Transformées en dortoirs et en réfectoires improvisés, les salles de classe accueillent ces familles, qui, dans leur lutte pour la dignité, consomment la chaleur restante des lieux d'enseignement. L’initiative sans précédent a eu lieu vendredi dernier, alors que ces familles, souvent en situation précaire, se retrouvaient à la rue sans autre option.
"Nous avons été confrontés à une situation insoutenable où les enfants doivent dormir à l'extérieur, suggérant l'absence totale de solutions", déclare Juliette Murtin, porte-parole de JST. Les familles concernées par cette occupation sont presque toutes scolarisées et incluent souvent des réfugiés se battant pour un avenir meilleur en France.
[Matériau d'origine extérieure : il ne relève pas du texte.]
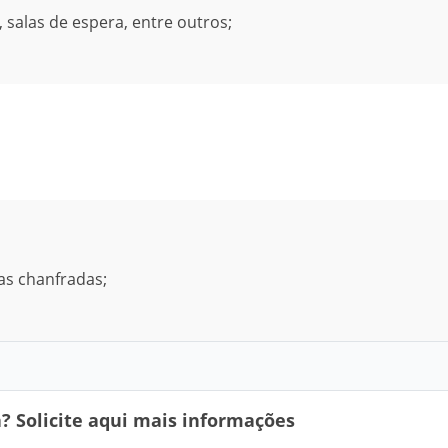
 salas de espera, entre outros;
as chanfradas;
 Solicite aqui mais informações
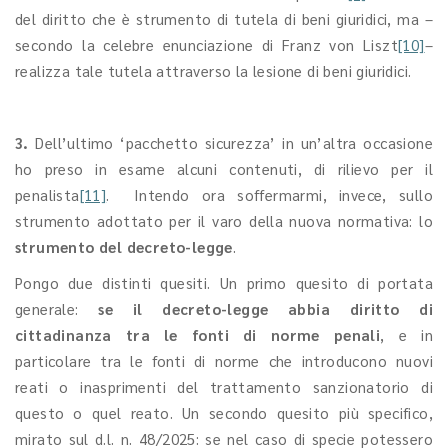
del diritto che è strumento di tutela di beni giuridici, ma –
secondo la celebre enunciazione di Franz von Liszt
[10]
–
realizza tale tutela attraverso la lesione di beni giuridici.
3.
Dell’ultimo ‘pacchetto sicurezza’ in un’altra occasione
ho preso in esame alcuni contenuti, di rilievo per il
penalista
[11]
. Intendo ora soffermarmi, invece, sullo
strumento adottato per il varo della nuova normativa: lo
strumento del decreto-legge
.
Pongo due distinti quesiti. Un primo quesito di portata
generale:
se il decreto-legge abbia diritto di
cittadinanza tra le fonti di norme penali
, e in
particolare tra le fonti di norme che introducono nuovi
reati o inasprimenti del trattamento sanzionatorio di
questo o quel reato. Un secondo quesito più specifico,
mirato sul d.l. n. 48/2025: se nel caso di specie potessero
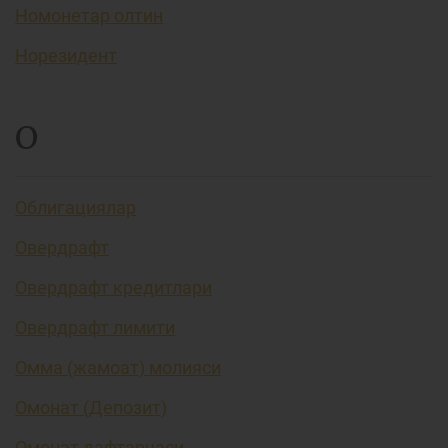
Номонетар олтин
Норезидент
О
Облигациялар
Овердрафт
Овердрафт кредитлари
Овердрафт лимити
Омма (жамоат) молияси
Омонат (Депозит)
Омонат дафтарчаси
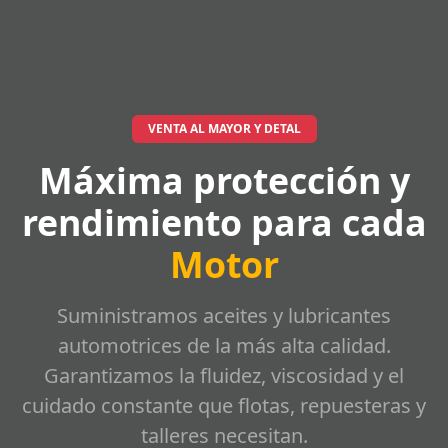
VENTA AL MAYOR Y DETAL
Máxima protección y
rendimiento para cada
Motor
Suministramos aceites y lubricantes
automotrices de la más alta calidad.
Garantizamos la fluidez, viscosidad y el
cuidado constante que flotas, repuesteras y
talleres necesitan.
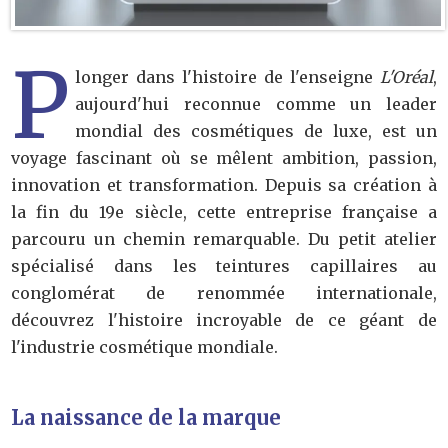
P
longer dans l'histoire de l'enseigne
L'Oréal
,
aujourd'hui reconnue comme un leader
mondial des cosmétiques de luxe, est un
voyage fascinant où se mêlent ambition, passion,
innovation et transformation. Depuis sa création à
la fin du 19e siècle, cette entreprise française a
parcouru un chemin remarquable. Du petit atelier
spécialisé dans les teintures capillaires au
conglomérat de renommée internationale,
découvrez l'histoire incroyable de ce géant de
l'industrie cosmétique mondiale.
La naissance de la marque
Avec plus de 315 enfants actuellement sans abri recensés dans l'agglomération lyonnaise, les témoignages de familles comme celui de Hajja, originaire d'Algérie, illustrent bien la crise. "Nous avons dormi dans des écoles pendant plus d'un an, mais aujourd'hui la situation est devenue désespérée," explique-t-elle.
La mairie de Lyon a proposé des solutions temporaires telles que l'hébergement dans des hôtels et des gymnases, mais cela demeure insuffisant. "Certains préfèrent risquer la rue plutôt qu'accepter des conditions de vie inappropriées dans des refuges saturés," témoigne Sonia Mirallès, une enseignante impliquée.
Les répercussions de cette crise sont alarmantes : selon des données récentes, la préfecture du Rhône a déclaré que 30 % des bénéficiaires d'hébergement d’urgence étaient installés depuis plus de cinq ans, soulignant la nécessité de solutions durables. Une voix experte, comme celle de l'UNICEF, corroborerait ces propos, notant une augmentation continue du nombre d'enfants sans-abri en France.
Pour cette raison, le collectif JST appelle à une réponse plus robuste de la part des autorités, notamment un véritable accompagnement social et des solutions pérennes. En attendant, l'occupation de l'école se poursuit, un symbole fort de résilience face à une situation de plus en plus critique.